The Quinn family is suing the State-owned bank, claiming that loans advanced in 2007 and 2008 are “unenforceable” as they were advanced for “an illegal objective” of manipulating the stock market to support the bank’s share price.
Anglo’s lending was “tainted with illegality” and “intended to support an illegal purpose” in breach of EU market abuse rules, it is argued.
The case draws Anglo, which is the subject of long-running criminal investigations by the Garda and Director of Corporate Enforcement, into a complex civil action with the Quinn family, the bank’s one-time largest shareholder.
The family is seeking hundreds of millions of euro in damages in the largest claim ever to come before the Commercial Court, the division of the High Court that deals with big business disputes.

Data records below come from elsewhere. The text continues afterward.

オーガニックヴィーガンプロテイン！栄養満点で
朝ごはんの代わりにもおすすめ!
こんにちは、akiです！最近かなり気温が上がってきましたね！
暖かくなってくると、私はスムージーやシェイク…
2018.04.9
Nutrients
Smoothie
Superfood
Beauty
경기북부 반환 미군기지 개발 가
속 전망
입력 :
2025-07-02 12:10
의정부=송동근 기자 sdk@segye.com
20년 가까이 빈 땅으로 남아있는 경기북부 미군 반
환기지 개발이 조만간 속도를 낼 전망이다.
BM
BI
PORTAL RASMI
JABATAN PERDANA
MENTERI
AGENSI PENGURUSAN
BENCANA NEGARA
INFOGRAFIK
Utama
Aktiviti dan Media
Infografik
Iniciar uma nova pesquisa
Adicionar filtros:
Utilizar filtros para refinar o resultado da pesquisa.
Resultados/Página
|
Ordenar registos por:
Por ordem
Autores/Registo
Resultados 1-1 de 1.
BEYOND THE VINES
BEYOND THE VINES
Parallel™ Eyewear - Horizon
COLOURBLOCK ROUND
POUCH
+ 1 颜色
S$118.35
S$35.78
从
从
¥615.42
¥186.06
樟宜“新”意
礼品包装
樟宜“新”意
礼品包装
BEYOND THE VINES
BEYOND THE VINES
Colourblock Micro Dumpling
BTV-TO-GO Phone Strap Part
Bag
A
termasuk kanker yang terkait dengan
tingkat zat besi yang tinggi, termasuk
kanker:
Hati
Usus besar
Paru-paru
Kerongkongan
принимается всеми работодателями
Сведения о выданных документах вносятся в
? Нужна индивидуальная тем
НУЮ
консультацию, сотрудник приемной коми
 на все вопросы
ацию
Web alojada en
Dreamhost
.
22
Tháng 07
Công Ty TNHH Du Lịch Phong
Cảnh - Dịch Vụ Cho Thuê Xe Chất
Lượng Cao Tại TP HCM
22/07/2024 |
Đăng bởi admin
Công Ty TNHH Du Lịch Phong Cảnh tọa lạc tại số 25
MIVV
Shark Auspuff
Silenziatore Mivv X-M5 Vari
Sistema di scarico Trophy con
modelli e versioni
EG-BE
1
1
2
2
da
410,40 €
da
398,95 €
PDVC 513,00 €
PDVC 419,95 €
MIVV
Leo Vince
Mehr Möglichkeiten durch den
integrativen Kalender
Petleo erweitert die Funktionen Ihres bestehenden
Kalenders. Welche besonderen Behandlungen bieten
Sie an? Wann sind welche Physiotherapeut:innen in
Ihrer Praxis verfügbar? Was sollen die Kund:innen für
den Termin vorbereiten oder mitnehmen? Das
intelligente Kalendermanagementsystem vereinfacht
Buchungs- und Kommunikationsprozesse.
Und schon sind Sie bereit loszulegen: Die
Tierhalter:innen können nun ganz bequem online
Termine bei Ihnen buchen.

Anglo consented to the case being fast-tracked into the Commercial Court. In a sign of the complexity and scale of the action, Mr Justice Peter Kelly said a trial was likely to last several weeks.
The judge directed that legal documents be exchanged over the coming months with a view to the case being heard early next year.
The Quinn family owes Anglo almost €2.9 billion, of which the €2.34 billion relates to loans to cover their investment in Anglo’s shares and the resultant losses in the 2008 financial crash.
The bank managed the unwinding of Quinn’s 28 per cent investment in 2008 by lending to his family and 10 customers, and dividing the large shareholding to avoid the dumping of the stock and a collapse of the share price.
The legal action by Patricia Quinn and her five children – Aoife, Colette, Brenda, Ciara and Sean Quinn Jnr – arises from their loss of the Quinn Group, whose interests span cement to hotels.
The bank seized control of the business last month on the back of personal guarantees and pledges given by the family against their shares in Mr Quinn’s group to cover the loans from the bank.
They claim this negligently inflicted economic damage and they are seeking to regain control of the group, which had net assets of €750 million in 2007.
Paul Gallagher SC, the former attorney general representing Anglo, said the bank would consider joining Mr Quinn and others to proceedings.
Aoife Quinn – the only member of the family to swear a statement in the case – said the family injected more than €750 million from “Quinn resources” on an investment based around Anglo’s shares through a company registered on the Portuguese island of Madeira prior to the end of 2007.